I'm sure you'll do well!
Mike M.
Just a quick note- I have been alerted to the fact that birdpost.com has been pirating photos...my photo of a Crescent-chested Warbler was used without permission, and several other people (Glen Tepke, Ian Davies, Brian Patteson) have had photos used on this website without their consent. For me, it's not a big deal, but I know some other people have been pretty upset about it.
Luke- I think it is a big deal if they used your photo(s) without permission. Besides an example of plain bad manners, this is illegal- your work is copyrighted whether you state it or not. If they are serious about getting this off the ground, they need to get serious about asking photographers' permissions, paying for photos (even for folks who do this as a hobby, equipment & travel ain't free & this is a commercial endeavor), and in my opinion, crediting photographers for their work.

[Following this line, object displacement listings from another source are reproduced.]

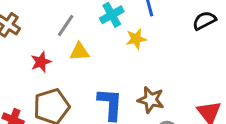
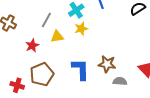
yellow star: (136, 39) -> (81, 29), moved

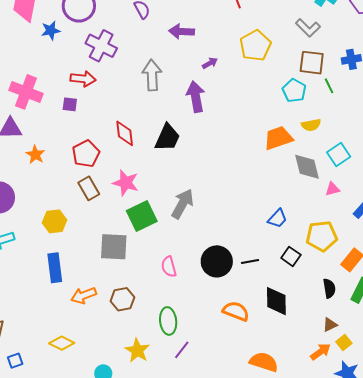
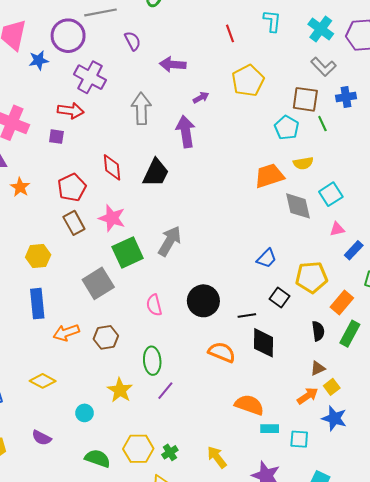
gray L-shape: (308, 28) -> (323, 67), moved
pink triangle: (332, 189) -> (337, 229), moved
gray square: (114, 247) -> (98, 283), turned -36
black line: (250, 262) -> (247, 315), moved

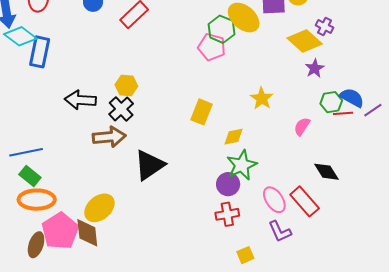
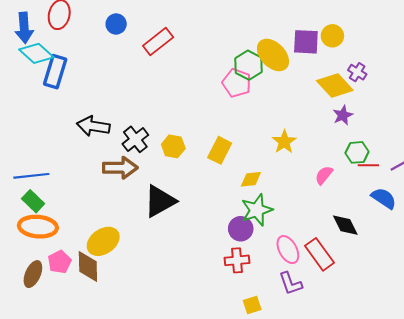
yellow hexagon: (126, 85) -> (173, 146), moved
blue semicircle: (352, 98) -> (384, 198), moved
pink pentagon: (60, 231) -> (60, 262), size x0.6

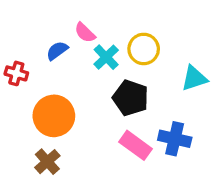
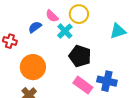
yellow circle: (144, 49) -> (79, 14), moved
cyan triangle: (194, 78) -> (118, 31), moved

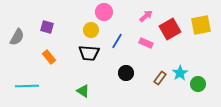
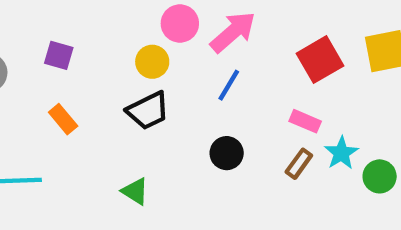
pink arrow: (146, 16) -> (233, 32), moved, size x1.6
blue line: (117, 41) -> (229, 85), moved
pink rectangle: (146, 43) -> (305, 121), moved
black trapezoid: (89, 53) -> (148, 111), turned -30

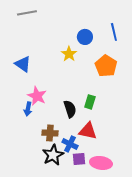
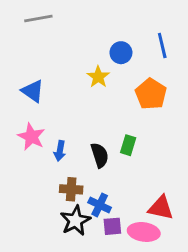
pink star: (37, 96) -> (31, 137), moved
blue arrow: (28, 109) -> (60, 151), moved
red triangle: (88, 131) -> (161, 208), moved

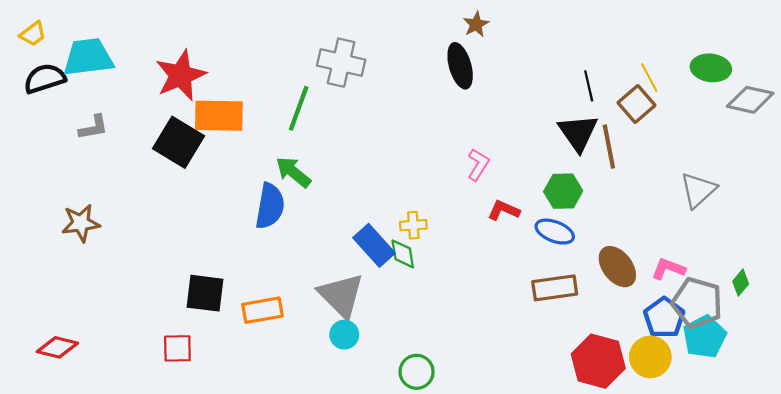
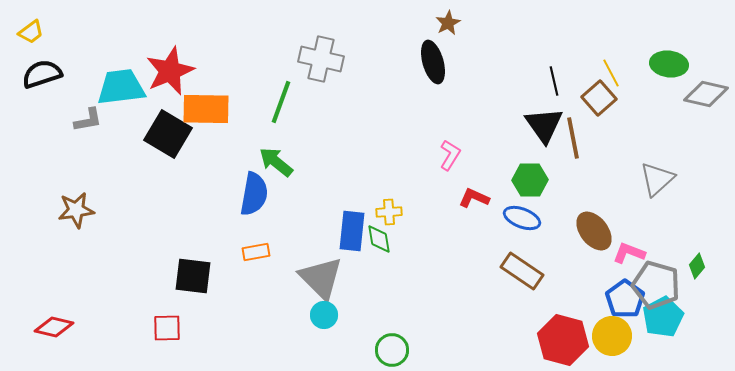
cyan trapezoid: (88, 57) -> (121, 87), moved
blue rectangle: (374, 245) -> (352, 231), turned 48
brown ellipse: (617, 267) -> (594, 231), moved
brown rectangle: (555, 288) -> (522, 271), turned 42
orange rectangle: (262, 310) -> (256, 252), moved, size x0.7

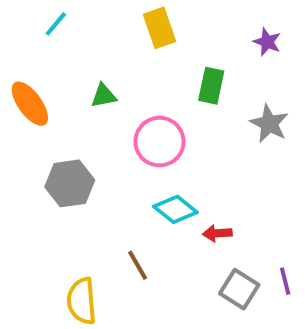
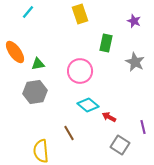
green triangle: (104, 96) -> (38, 64), moved
red arrow: (217, 233) -> (109, 117), turned 32
purple line: (285, 281) -> (143, 127), moved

I'm always very happy to grant free permission to use my photos for things like talks to local birding & nature groups, teachers'/students' projects, artists looking for reference photos, when friends need them for a project, etc. (I typically get several such requests every week.) But when the folks asking for pics have a budget, are themselves getting paid for the project, and/or if the pics are being used for commercial purposes, then I think it is only fair for them to compensate the photographer, even if they can only afford modest compensation.
Mike- you might want to browse through the pics at Birdpost to see if they snagged any of yours- those of us who post pics on the web seem to have been considered fair game to poach without asking.
That's MY LeConte's Sparrow on BirdPost. And no, they didn't ask permission from me, although Wikipedia states that photos we provide them with are not to be used without attribution and not for profit without permission.
It's just bad form.
I didn't find any of my bird images there.
Thanks,
Mike M.
Birdpost has a rampant problem with RIPPING OFF COPYRIGHTED PHOTOS!
They need to be sued out of existence, for the good of REAL citizen-science.
Fellow readers - regarding photos, the moment we realized we had an issue with copyrighted photos on the site, we took them out -- and I mean we deleted all non-wikipedia photos out of the site/database and started over. We would never intentionally put copyrighted photos on the site - ever. We took immediate and massive action and hope to be a standard-bearer in this regard. We just didn't have good processes in place to monitor all of the people (people we hired and users) who were submitting photos. We think we have a good handle on it now and thank those of you who have given us the benefit of the doubt. If you didn't, I understand.
Regarding comments about the "non-profit" ebird vs. Birdpost, we paid a lot of money out of our own pockets to build the site to promote birding, so if we find a way to make it back, I don't think it's unreasonable. I wish eBird and all birding websites the best, because we all want to help move birding forward. Best to all -- Jason Peery.